A sela

A cronista sonhou com inúmeras profissões, de inventora a bióloga marinha, mas acabou mesmo abraçada às artes plásticas e à literatura
Ilustração: FP Rodrigues
24/07/2025

Um amigo de longa data me mandou o link de um vídeo sobre a Mercearia Paraopeba. Imediatamente me lembrei da vendinha que frequentávamos quando eu era criança. Era dessas bem típicas, que vendia cola, caderno, cigarro, castanhas, carrinho, caqui, carambola, cachaça, cachimbo, charuto, caixa, coleira, caibro, chapisco, cavilha, cereal, cuscuz, carniça, canjica, chicote, canivete, chinelo, chapéu de palha, chave de fenda e carne. C de Carolina.

Ou, para mudar de letra: manga, meia, mostarda, mortadela, milho, mandioca, massa corrida, mocotó, mel, marmelo, mariola, machado, madeira, martelo, maçarico e maiô.

Paçoca, pitanga, peteca, parafuso, pamonha, pedra britada, prumo, pá, peneira, pé de cabra, pastel, pesticida, pipa e pé de moleque.

Tinha também rapadura, rede, rédea, rádio, régua, repelente, reboco, rodo e remédio contra carrapato.

Eu ia no banco de trás do Fusca marrom, animadíssima. Reza a lenda que não era preciso muito para eu ficar animadíssima.

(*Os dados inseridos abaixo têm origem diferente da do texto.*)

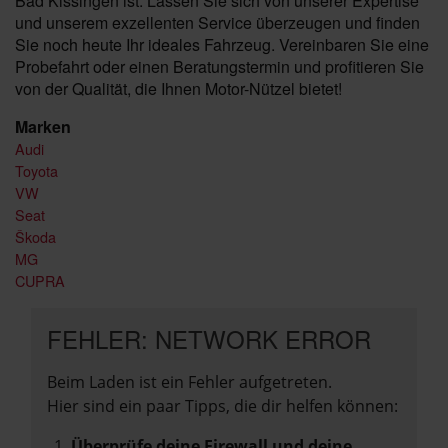
Bad Kissingen ist. Lassen Sie sich von unserer Expertise
und unserem exzellenten Service überzeugen und finden
Sie noch heute Ihr ideales Fahrzeug. Vereinbaren Sie eine
Probefahrt oder einen Beratungstermin und profitieren Sie
von der Qualität, die Ihnen Motor-Nützel bietet!
Marken
Audi
Toyota
VW
Seat
Škoda
MG
CUPRA
FEHLER: NETWORK ERROR
Beim Laden ist ein Fehler aufgetreten.
Hier sind ein paar Tipps, die dir helfen können:
Überprüfe deine Firewall und deine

Minha mãe dizia que, se me perguntassem “como vai?”, minha resposta era: “vou sim”. Pouca coisa mudou, parece.

No fundo da lojinha, havia umas caixas de papel pequenas, numeradas, que eram assunto proibido. Até hoje não sei o que eram.

Era chegando no S que meu olhar se perdia. Logo na entrada, havia sempre umas selas de couro penduradas — trabalhadas, decoradas, lindíssimas. E inalcançáveis. Menina da cidade, nunca me tornei a amazona que meus sonhos infantis pediram.

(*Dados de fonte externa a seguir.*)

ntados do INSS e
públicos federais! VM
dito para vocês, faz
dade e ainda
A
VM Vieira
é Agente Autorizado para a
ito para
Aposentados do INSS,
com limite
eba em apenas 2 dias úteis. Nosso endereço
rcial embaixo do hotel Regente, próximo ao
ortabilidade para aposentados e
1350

Também já quis ser inventora. Achava que isso era uma profissão. Trabalharia em um enorme laboratório particular, onde ninguém poderia entrar, naturalmente. E lá eu inventaria as mais malucas — porém úteis — coisas. Lembro até hoje de uma: um tênis autolimpante. Não cheguei a desenvolver o projeto, então infelizmente não tenho como compartilhar, mas me parecia um inequívoco sucesso.

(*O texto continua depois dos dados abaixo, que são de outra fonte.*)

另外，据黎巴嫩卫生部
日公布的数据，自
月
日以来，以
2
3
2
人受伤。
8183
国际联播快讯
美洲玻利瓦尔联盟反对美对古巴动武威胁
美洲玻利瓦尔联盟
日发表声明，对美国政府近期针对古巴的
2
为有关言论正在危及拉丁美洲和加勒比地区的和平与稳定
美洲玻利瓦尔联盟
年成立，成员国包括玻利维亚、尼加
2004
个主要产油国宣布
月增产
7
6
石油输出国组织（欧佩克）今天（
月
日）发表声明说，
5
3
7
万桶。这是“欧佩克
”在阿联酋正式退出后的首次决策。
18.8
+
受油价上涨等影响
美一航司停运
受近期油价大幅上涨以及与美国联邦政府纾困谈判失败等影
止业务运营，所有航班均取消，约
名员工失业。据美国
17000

Depois da fase inventora, pensei em Oceanografia, Arquitetura e Filosofia. Em seguida, quis ser tradutora da ONU ou cartógrafa.

Um pouco mais velha, cogitei cursar Farmácia ou Química. Os laboratórios sempre me atraíram bastante. Ainda gosto, cá entre nós.

Acabei entrando em uma faculdade de Biologia, que não terminei. O motivo era outro: eu queria ser o Jacques Cousteau de saia, me especializar em Biologia Marinha e sair navegando pelos mares mundo afora. Cabelos ao vento — aquela coisa bem romântica. Na falta de um cavalo, servia um barco.

Uma pessoa de enorme coerência e constância, como vocês podem observar.

Os interesses eram — e são — múltiplos. A cabeça continua nas nuvens.

Sementeira, sabiá, sonho, sanhaço, saia, sapo, saracura, serra, serrote, sítio, samambaia, sopa, sálvia, saxofone, sanfona, sardinha, sabonete. E eu cá em Sumpaulo: sono picado, estresse e nada de sela.